Each year, about 20% of patients with serious conditions are first misdiagnosed. With huge and often life-changing consequences, a delayed or missed diagnosis is a serious threat. But many can be averted with a second opinion.
“A lot of people think that medical scans are similar to blood studies - you go, you give a blood sample, the results come back, and you know exactly what’s wrong - for example, low hemoglobin or high cholesterol. But that’s not how imaging works. Getting a study correctly determined is, quite often, life or death. And to some extent, that was the case for Peter. While a delayed diagnosis would not immediately cause death in a case like his, having the wrong diagnosis and receiving the wrong treatment could and would have very serious consequences within a matter of months,” says Dr. Semelka.
The treatment for gastrinoma versus lymphoma is drastically different. Armed with the correct diagnosis, Peter’s treatment plan was able to be guided for the correct disease.
“DocPanel enabled me to get expert help right away. The second opinion gave me clarity on my diagnosis and helped me decide that I needed to change my plans to travel. Dr. Semelka guided me in a time when I needed to make immediate decisions about my future care plan. It really sped everything up by two-three weeks,” says Peter. “They offered the best range of experts, the quickest service, and the cheapest price.”

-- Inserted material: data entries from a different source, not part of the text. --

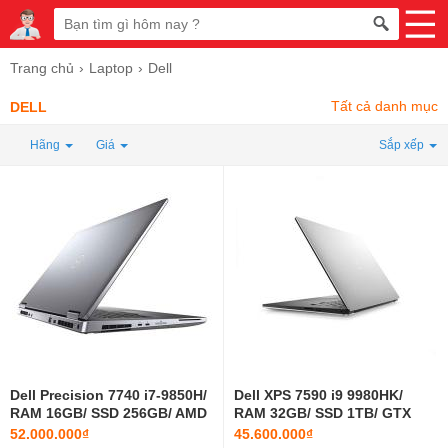
Trang chủ
Laptop
Dell
Tất cả danh mục
DELL
Hãng
Giá
Sắp xếp
Dell Precision 7740 i7-9850H/
Dell XPS 7590 i9 9980HK/
RAM 16GB/ SSD 256GB/ AMD
RAM 32GB/ SSD 1TB/ GTX
Pro WX3200/ 17.3 INCH
1650/ 15.6 INCH 4K
52.000.000₫
45.600.000₫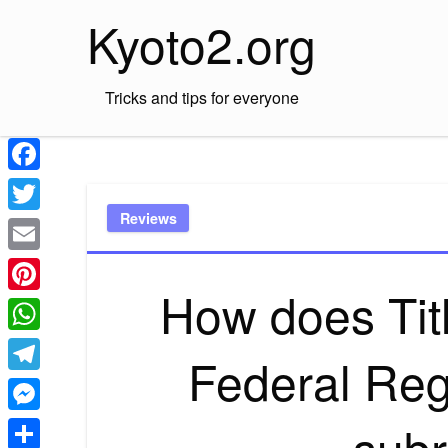
Skip
Kyoto2.org
to
content
Tricks and tips for everyone
Facebook
Reviews
Twitter
Email
How does Titl
Pinterest
WhatsApp
Federal Reg
Telegram
subr
Messenger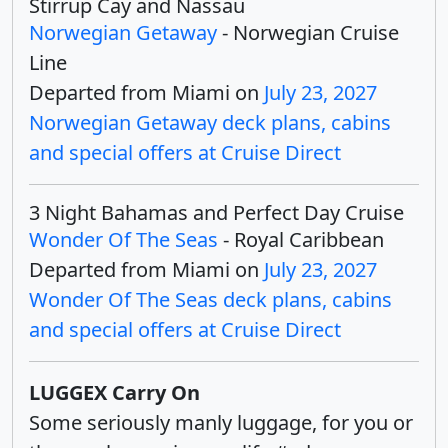
Stirrup Cay and Nassau
Norwegian Getaway
- Norwegian Cruise
Line
Departed from Miami on
July 23, 2027
Norwegian Getaway deck plans, cabins
and special offers at Cruise Direct
3 Night Bahamas and Perfect Day Cruise
Wonder Of The Seas
- Royal Caribbean
Departed from Miami on
July 23, 2027
Wonder Of The Seas deck plans, cabins
and special offers at Cruise Direct
LUGGEX Carry On
Some seriously manly luggage, for you or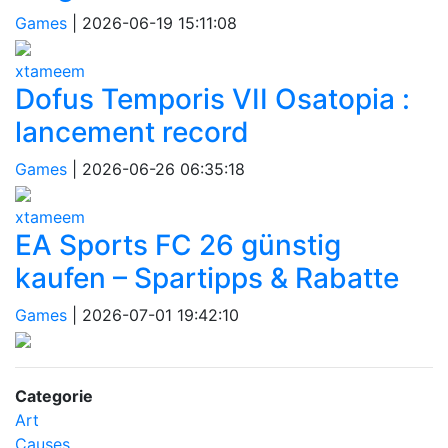
Games
|
2026-06-19 15:11:08
xtameem
Dofus Temporis VII Osatopia :
lancement record
Games
|
2026-06-26 06:35:18
xtameem
EA Sports FC 26 günstig
kaufen – Spartipps & Rabatte
Games
|
2026-07-01 19:42:10
Categorie
Art
Causes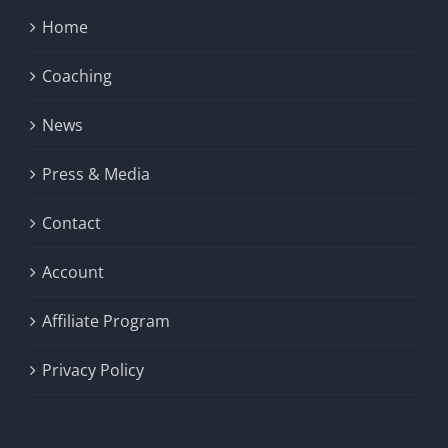
Home
Coaching
News
Press & Media
Contact
Account
Affiliate Program
Privacy Policy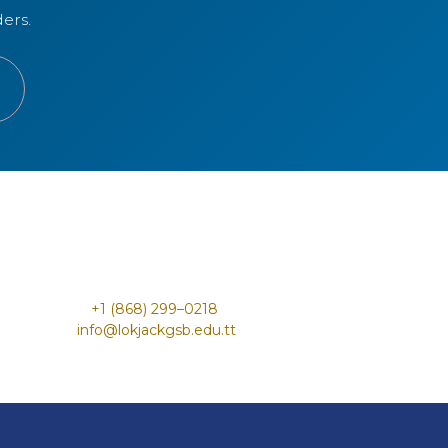
ers.
+1 (868) 299–0218 ​
info@lokjac​kgs​b.edu.tt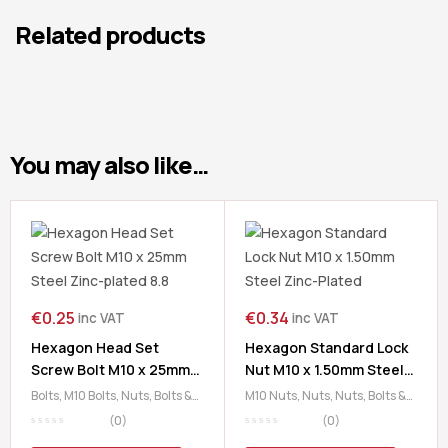
Related products
You may also like…
€
0.25
€
0.34
inc VAT
inc VAT
Hexagon Head Set
Hexagon Standard Lock
Screw Bolt M10 x 25mm
Nut M10 x 1.50mm Steel
Steel Zinc-plated 8.8
Zinc-Plated
Bolts
,
M10 Bolts
,
Nuts, Bolts &
M10 Nuts
,
Nuts
,
Nuts, Bolts &
Washers
Washers
(0)
(0)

While the diagnosis was not something he’d hoped for, Peter at least had answers and knowledge to make the best decisions for his health. Second opinions are a powerful diagnostic tool. Even when the second opinion is the same as the first, the reassurance can certainly make the journey a little easier. Or, as in Peter’s case, it can prevent a potential misdiagnosis.
Gastrinomas are rare tumors that develop in the pancreas and/or duodenum. They occur as a result of uncontrolled division and replication of cells in the gut. While the exact cause of gastrinoma is often unknown, approximately 25 to 30 percent of cases can be linked to a genetic disorder.
Gastrinoma tumors produce excess amounts of the hormone gastrin, which stimulates the production of gastric acid in the stomach. Under normal circumstances, gastric acid helps aid digestion. But when too much gastric acid is produced, it can cause ulcers in your stomach or small intestines, and lead to other complications.
More than 60 percent of gastrinomas are cancerous, according to the Center for Pancreatic and Biliary Diseases.
Medical imaging is used to help detect and identify gastrinoma tumors. While most cases are discoverable with MRI and CT, smaller tumors can be difficult to see. PET CT scans are sometimes used in complex cases and are especially helpful for determining whether or not tumor cells have spread to other organs.
When left untreated, gastrinomas can cause serious damage to the gastrointestinal tract. Ulcers can lead to tears and bleeding in the stomach and small intestine. And excess gastrin can lead to poor pancreatic function, which adversely affects digestion. The most serious threat, however, is of gastrinomas spreading to other organs, like the liver.
Gastrinomas are rare. They have a prevalence rate of between 0.5 to 3 new cases per million of the population each year. Gastrinomas tend to be diagnosed in people 20 to 50 years old and are more common in men than in women.